_What to work on_
Count the lines below that include the word "jest", then give that number and no other words.

= = = = =

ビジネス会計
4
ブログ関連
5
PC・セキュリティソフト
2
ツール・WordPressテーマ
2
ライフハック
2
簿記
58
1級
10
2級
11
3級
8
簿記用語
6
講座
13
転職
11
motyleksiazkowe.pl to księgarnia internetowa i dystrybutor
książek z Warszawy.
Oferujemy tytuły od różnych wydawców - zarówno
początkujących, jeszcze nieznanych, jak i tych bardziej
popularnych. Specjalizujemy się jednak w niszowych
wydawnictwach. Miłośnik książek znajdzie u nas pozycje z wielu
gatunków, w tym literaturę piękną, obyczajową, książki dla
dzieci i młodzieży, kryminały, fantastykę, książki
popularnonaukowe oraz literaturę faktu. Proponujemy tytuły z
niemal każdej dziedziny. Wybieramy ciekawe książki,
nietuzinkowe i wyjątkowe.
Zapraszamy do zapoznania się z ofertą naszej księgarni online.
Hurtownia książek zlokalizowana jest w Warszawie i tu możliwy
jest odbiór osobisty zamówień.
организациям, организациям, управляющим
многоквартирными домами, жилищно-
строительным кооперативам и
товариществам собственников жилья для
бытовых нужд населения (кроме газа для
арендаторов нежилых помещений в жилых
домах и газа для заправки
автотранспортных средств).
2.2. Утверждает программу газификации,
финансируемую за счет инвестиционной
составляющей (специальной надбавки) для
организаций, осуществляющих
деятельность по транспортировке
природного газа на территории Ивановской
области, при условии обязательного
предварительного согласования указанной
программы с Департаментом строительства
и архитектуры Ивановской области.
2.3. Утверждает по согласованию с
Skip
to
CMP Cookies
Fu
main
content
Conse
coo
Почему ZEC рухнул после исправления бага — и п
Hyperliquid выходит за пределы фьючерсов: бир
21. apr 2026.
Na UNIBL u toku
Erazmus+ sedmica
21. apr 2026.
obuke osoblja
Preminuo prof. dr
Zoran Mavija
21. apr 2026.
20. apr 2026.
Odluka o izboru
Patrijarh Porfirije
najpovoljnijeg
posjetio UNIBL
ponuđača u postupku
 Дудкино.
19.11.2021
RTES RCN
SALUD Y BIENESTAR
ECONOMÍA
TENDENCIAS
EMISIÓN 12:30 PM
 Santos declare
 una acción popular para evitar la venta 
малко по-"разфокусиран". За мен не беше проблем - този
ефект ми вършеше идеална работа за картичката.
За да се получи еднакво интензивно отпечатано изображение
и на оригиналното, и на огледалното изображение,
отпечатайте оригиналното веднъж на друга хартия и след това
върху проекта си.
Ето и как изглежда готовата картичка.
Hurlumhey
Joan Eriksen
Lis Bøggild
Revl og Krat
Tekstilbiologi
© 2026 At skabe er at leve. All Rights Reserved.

= = = = =

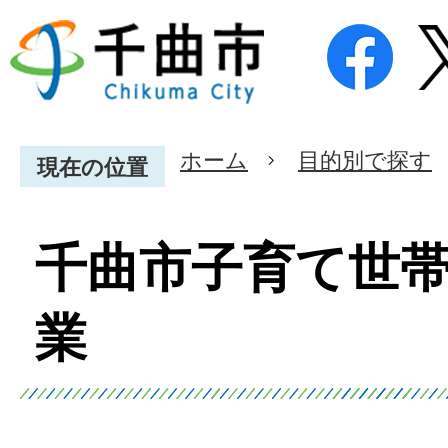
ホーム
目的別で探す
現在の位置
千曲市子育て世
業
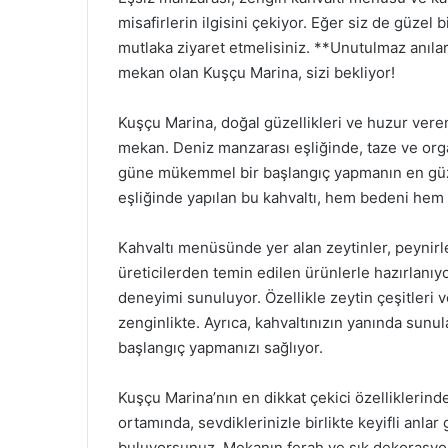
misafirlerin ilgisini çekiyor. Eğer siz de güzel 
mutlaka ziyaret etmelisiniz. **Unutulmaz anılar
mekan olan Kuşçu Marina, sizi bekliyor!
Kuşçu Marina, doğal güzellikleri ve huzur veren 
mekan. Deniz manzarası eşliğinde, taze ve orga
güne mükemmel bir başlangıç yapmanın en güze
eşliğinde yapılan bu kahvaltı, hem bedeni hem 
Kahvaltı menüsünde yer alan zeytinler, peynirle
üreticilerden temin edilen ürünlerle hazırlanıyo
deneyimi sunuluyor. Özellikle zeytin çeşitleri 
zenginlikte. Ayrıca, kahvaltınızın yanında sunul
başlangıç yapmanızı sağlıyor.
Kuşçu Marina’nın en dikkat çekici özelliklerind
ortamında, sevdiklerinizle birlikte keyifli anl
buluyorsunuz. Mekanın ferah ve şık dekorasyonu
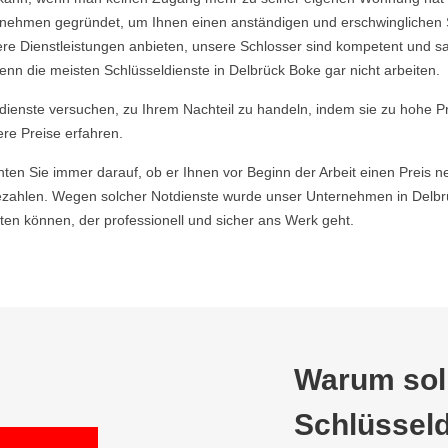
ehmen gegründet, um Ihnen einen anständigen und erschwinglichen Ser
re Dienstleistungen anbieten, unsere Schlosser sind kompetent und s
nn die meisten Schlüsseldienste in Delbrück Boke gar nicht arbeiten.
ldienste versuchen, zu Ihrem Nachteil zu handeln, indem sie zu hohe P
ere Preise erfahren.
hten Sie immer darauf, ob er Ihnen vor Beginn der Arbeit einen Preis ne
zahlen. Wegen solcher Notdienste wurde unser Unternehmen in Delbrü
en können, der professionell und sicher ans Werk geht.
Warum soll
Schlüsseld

= = = = =

_Your solution_
2